Gadowski: Trzaskowski jest człowiekiem pozbawionym hamulców
Piątkowe wydanie "Faktu" szokowało okładką. "Trzymał córkę, bił po twarzy i wkładał jej rękę w krocze. Panie Prezydencie, jak Pan mógł ułaskawić kogoś takiego?" – napisał na okładce dziennik, publikując zdjęcie Andrzeja Dudy. Sprawa wywołała polityczną i medialną burzę.Zarzuty prezydentowi w tej sprawie stawiali politycy opozycji. Krzysztof Wąsowski, adwokat partnerki i córki mężczyzny ułaskawionego przez prezydenta Andrzeja Dudę będzie domagał się od koncernu medialnego Ringier Axel Springer, wydawcy dziennika "Fakt", 1 mln zł zadośćuczynienia.
M.in. o tę aferę był pytany dzisiaj Witold Gadowski. – Najbrutalniejsza kampania ostatnich lat (...). Nie przeszkadza Trzaskowskiemu, że urzędujący prezydent jest na okładce dużego dziennika kojarzony z pedofilią. Żadnych słów potępienia (...). Czy naprawdę Rafał Trzaskowski nie mógłby wygrać na uczciwych warunkach? – pytał Witolda Gadowskiego gospodarz programu Jakub Maciejewski.
Gadowski w odpowiedzi podkreślił, że jedynie prowadząc tzw. brudną kampanię, Trzaskowski ma szansę na wyborcze zwycięstwo. – Nadaje się do tego doskonale, bo jest człowiekiem pozbawionym hamulców. Wnioskując z jego prywatnych upodobań jest człowiekiem nawykłym do życia łatwego i obfitującego w atrakcje, a zatem można go wykorzystać bez żadnych oporów z jego strony do zachowań na granicy bandytyzmu – mówił dziennikarz.

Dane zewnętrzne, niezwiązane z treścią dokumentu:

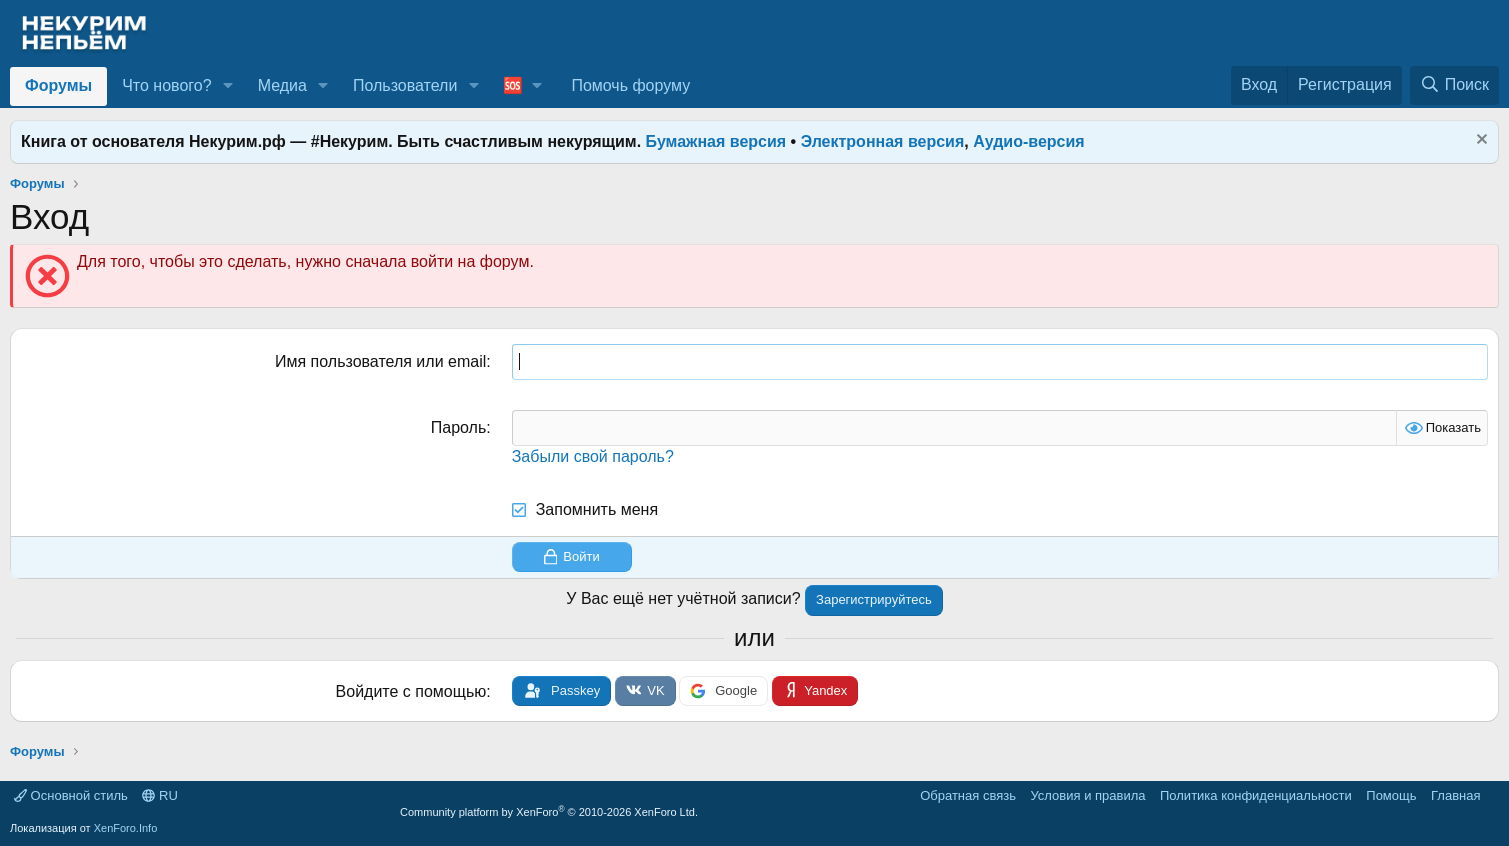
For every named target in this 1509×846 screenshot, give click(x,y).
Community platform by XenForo (549, 812)
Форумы (58, 85)
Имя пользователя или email (380, 361)
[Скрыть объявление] (1479, 141)
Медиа (282, 85)
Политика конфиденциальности (1256, 795)
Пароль (459, 427)
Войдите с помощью (411, 691)
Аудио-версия (1029, 141)
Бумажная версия (716, 141)
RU (159, 795)
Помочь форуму (630, 85)
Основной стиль (71, 795)
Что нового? (166, 85)
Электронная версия (883, 141)
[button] (227, 86)
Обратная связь (968, 795)
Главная (1455, 795)
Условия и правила (1087, 795)
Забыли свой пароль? (593, 456)
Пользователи (405, 85)
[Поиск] (1454, 85)
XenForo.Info (126, 828)
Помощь (1391, 795)
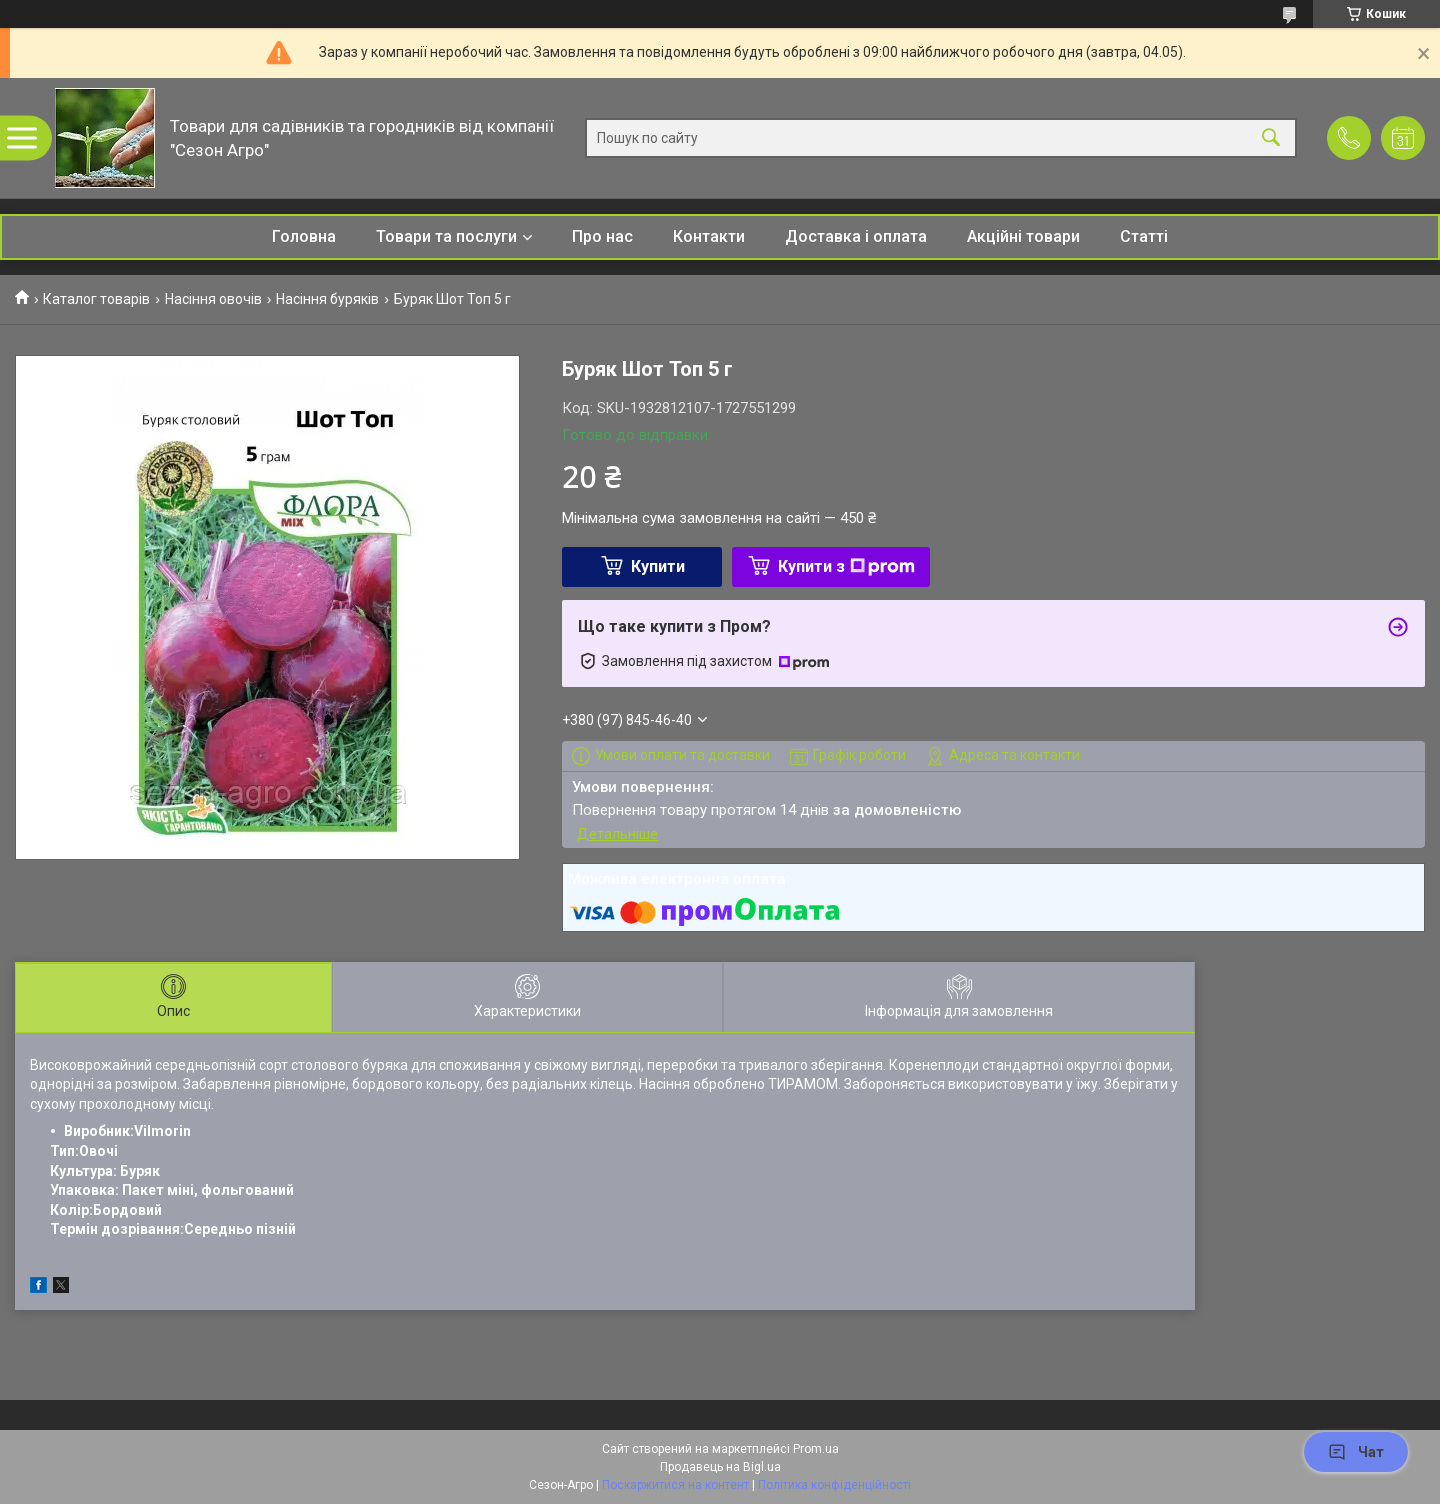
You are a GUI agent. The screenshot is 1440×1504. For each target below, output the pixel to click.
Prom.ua (816, 1449)
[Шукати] (1271, 138)
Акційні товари (1023, 236)
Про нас (602, 236)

Następnie podkreślił, że cała kampania będzie jedynie się zaostrzać. Jego zdaniem sztabowcy oraz "stojący za nimi mocodawcy zza zachodniej granicy", nie cofną się przed niczym.
Wybory już 12 lipca
Już w najbliższą niedzielę pójdziemy do urn wyborczych, aby wybrać prezydenta Polski.
Według oficjalnych danych podanych we wtorek rano przez Państwową Komisję Wyborczą, Andrzej Duda wygrał pierwszą turę wyborów prezydenckich z wynikiem 43,5 proc. Drugie miejsce zajął kandydat KO Rafał Trzaskowski, który zdobył 30,46 proc. głosów. Trzeci jest Szymon Hołownia (13,87 proc.). Kandydat Konfederacji Krzysztof Bosak otrzymał 6,78 proc. głosów, lider PSL Władysław Kosiniak-Kamysz – 2,36 proc., a Robert Biedroń z Lewicy – 2,22 proc.
Szymon Hołownia oraz Robert Biedroń oficjalnie poparli w II turze kandydaturę Rafała Trzaskowskiego. Krzysztof Bosak oraz Władysław Kosiniak-Kamysz nie opowiedzieli się w tej kwestii.